Check each line of the data below for the string "datos", then state how many have it and nothing else.

=== The records ===

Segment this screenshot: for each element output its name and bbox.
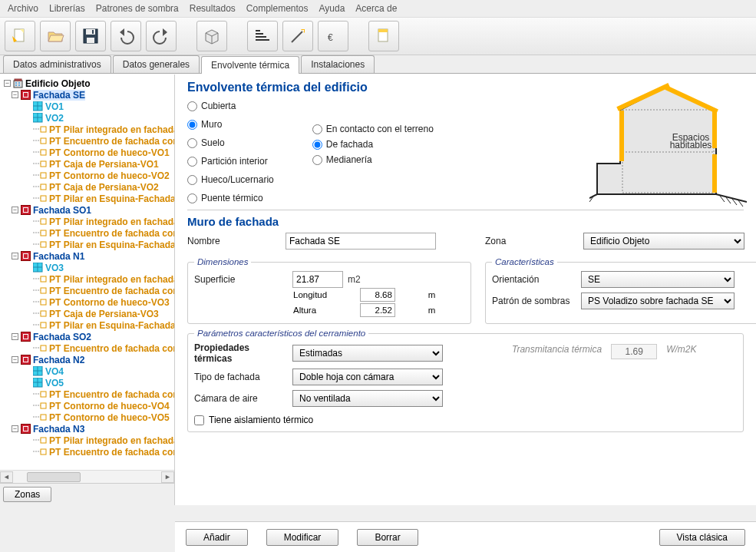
tree-expand-icon[interactable]: − (12, 425, 18, 432)
tree-horizontal-scrollbar[interactable]: ◄ ► (0, 470, 174, 483)
radio-cubierta[interactable]: Cubierta (187, 101, 274, 111)
subradio-de-fachada[interactable]: De fachada (312, 139, 434, 150)
tree-row[interactable]: PT Caja de Persiana-VO3 (2, 308, 173, 319)
borrar-button[interactable]: Borrar (357, 529, 418, 546)
subradio-medianería[interactable]: Medianería (312, 154, 434, 165)
tree-row[interactable]: PT Encuentro de fachada con (2, 135, 173, 147)
save-file-button[interactable] (75, 21, 106, 51)
tipo-fachada-select[interactable]: Doble hoja con cámara (292, 369, 443, 385)
tab-datos-administrativos[interactable]: Datos administrativos (3, 55, 111, 73)
anadir-button[interactable]: Añadir (186, 529, 248, 546)
tree-row[interactable]: VO2 (2, 112, 173, 124)
scroll-thumb[interactable] (27, 472, 81, 482)
menu-patrones-de-sombra[interactable]: Patrones de sombra (96, 3, 179, 14)
aislamiento-checkbox[interactable] (194, 415, 204, 425)
menu-librerías[interactable]: Librerías (49, 3, 85, 14)
scroll-left-arrow[interactable]: ◄ (0, 471, 13, 483)
menu-archivo[interactable]: Archivo (8, 3, 38, 14)
radio-hueco-lucernario[interactable]: Hueco/Lucernario (187, 174, 274, 185)
tree-row[interactable]: PT Contorno de hueco-VO4 (2, 400, 173, 412)
radio-partición-interior[interactable]: Partición interior (187, 156, 274, 167)
tree-expand-icon[interactable]: − (12, 356, 18, 363)
tree-row[interactable]: PT Contorno de hueco-VO5 (2, 412, 173, 423)
tree-row[interactable]: PT Contorno de hueco-VO2 (2, 170, 173, 181)
tree-row[interactable]: PT Pilar en Esquina-Fachada (2, 193, 173, 204)
patron-select[interactable]: PS Voladizo sobre fachada SE (581, 293, 735, 309)
scroll-track[interactable] (13, 471, 161, 483)
tree-row[interactable]: −Fachada N1 (2, 250, 173, 262)
tree-row[interactable]: −Fachada SO2 (2, 331, 173, 342)
radio-muro[interactable]: Muro (187, 119, 274, 130)
tree-row[interactable]: −Fachada N3 (2, 423, 173, 435)
report-button[interactable] (368, 21, 399, 51)
tree-row[interactable]: PT Pilar en Esquina-Fachada (2, 239, 173, 250)
radio-input[interactable] (187, 101, 197, 111)
tree-row[interactable]: PT Caja de Persiana-VO1 (2, 158, 173, 170)
menu-complementos[interactable]: Complementos (246, 3, 309, 14)
tree-row[interactable]: PT Contorno de hueco-VO3 (2, 296, 173, 308)
tree-row[interactable]: PT Caja de Persiana-VO2 (2, 181, 173, 193)
rating-button[interactable] (247, 21, 278, 51)
vista-clasica-button[interactable]: Vista clásica (659, 529, 745, 546)
radio-input[interactable] (312, 124, 322, 134)
cost-button[interactable]: € (318, 21, 348, 51)
tree-row[interactable]: −Fachada N2 (2, 354, 173, 365)
orientacion-select[interactable]: SE (581, 271, 735, 288)
nombre-input[interactable] (286, 233, 436, 250)
altura-input[interactable] (360, 303, 395, 317)
tree-expand-icon[interactable]: − (12, 91, 18, 98)
tree-row[interactable]: PT Encuentro de fachada con (2, 446, 173, 458)
tree-row[interactable]: −Fachada SO1 (2, 204, 173, 216)
tree-row[interactable]: −Fachada SE (2, 89, 173, 101)
radio-input[interactable] (312, 140, 322, 150)
tree-row[interactable]: PT Pilar en Esquina-Fachada (2, 319, 173, 331)
modificar-button[interactable]: Modificar (266, 529, 339, 546)
tree-expand-icon[interactable]: − (12, 253, 18, 259)
tree-expand-icon[interactable]: − (12, 333, 18, 340)
tree-row[interactable]: PT Pilar integrado en fachada (2, 273, 173, 285)
tree-expand-icon[interactable]: − (4, 80, 11, 87)
radio-input[interactable] (187, 138, 197, 148)
radio-suelo[interactable]: Suelo (187, 137, 274, 148)
tree-row[interactable]: PT Pilar integrado en fachada (2, 435, 173, 446)
tree-row[interactable]: PT Encuentro de fachada con (2, 227, 173, 239)
menu-resultados[interactable]: Resultados (190, 3, 236, 14)
navigation-tree[interactable]: −Edificio Objeto−Fachada SEVO1VO2PT Pila… (0, 74, 174, 470)
longitud-input[interactable] (360, 288, 395, 302)
library-button[interactable] (196, 21, 227, 51)
tree-row[interactable]: VO5 (2, 377, 173, 388)
tree-row[interactable]: PT Pilar integrado en fachada (2, 216, 173, 227)
tree-row[interactable]: PT Encuentro de fachada con (2, 388, 173, 400)
tree-row[interactable]: PT Pilar integrado en fachada (2, 124, 173, 135)
tree-row[interactable]: −Edificio Objeto (2, 78, 173, 89)
radio-input[interactable] (187, 193, 197, 203)
undo-button[interactable] (111, 21, 141, 51)
radio-puente-térmico[interactable]: Puente térmico (187, 193, 274, 203)
radio-input[interactable] (187, 120, 197, 130)
radio-input[interactable] (187, 175, 197, 185)
zonas-button[interactable]: Zonas (3, 487, 51, 502)
zona-select[interactable]: Edificio Objeto (583, 233, 744, 250)
menu-acerca-de[interactable]: Acerca de (355, 3, 397, 14)
tree-row[interactable]: PT Encuentro de fachada con (2, 285, 173, 296)
open-file-button[interactable] (40, 21, 71, 51)
tab-instalaciones[interactable]: Instalaciones (301, 55, 375, 73)
measures-button[interactable] (282, 21, 313, 51)
tree-row[interactable]: VO4 (2, 365, 173, 377)
tree-row[interactable]: VO1 (2, 101, 173, 112)
redo-button[interactable] (146, 21, 177, 51)
tree-row[interactable]: VO3 (2, 262, 173, 273)
tab-envolvente-térmica[interactable]: Envolvente térmica (201, 56, 299, 74)
tree-row[interactable]: PT Contorno de hueco-VO1 (2, 147, 173, 158)
tab-datos-generales[interactable]: Datos generales (113, 55, 200, 73)
subradio-en-contacto-con-el-terreno[interactable]: En contacto con el terreno (312, 124, 434, 134)
radio-input[interactable] (312, 155, 322, 165)
superficie-input[interactable] (292, 271, 343, 288)
tree-row[interactable]: PT Encuentro de fachada con (2, 342, 173, 354)
menu-ayuda[interactable]: Ayuda (319, 3, 345, 14)
scroll-right-arrow[interactable]: ► (161, 471, 174, 483)
tree-expand-icon[interactable]: − (12, 207, 18, 213)
prop-termicas-select[interactable]: Estimadas (292, 345, 443, 362)
new-file-button[interactable] (5, 21, 35, 51)
radio-input[interactable] (187, 157, 197, 167)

===

Exercise output → 2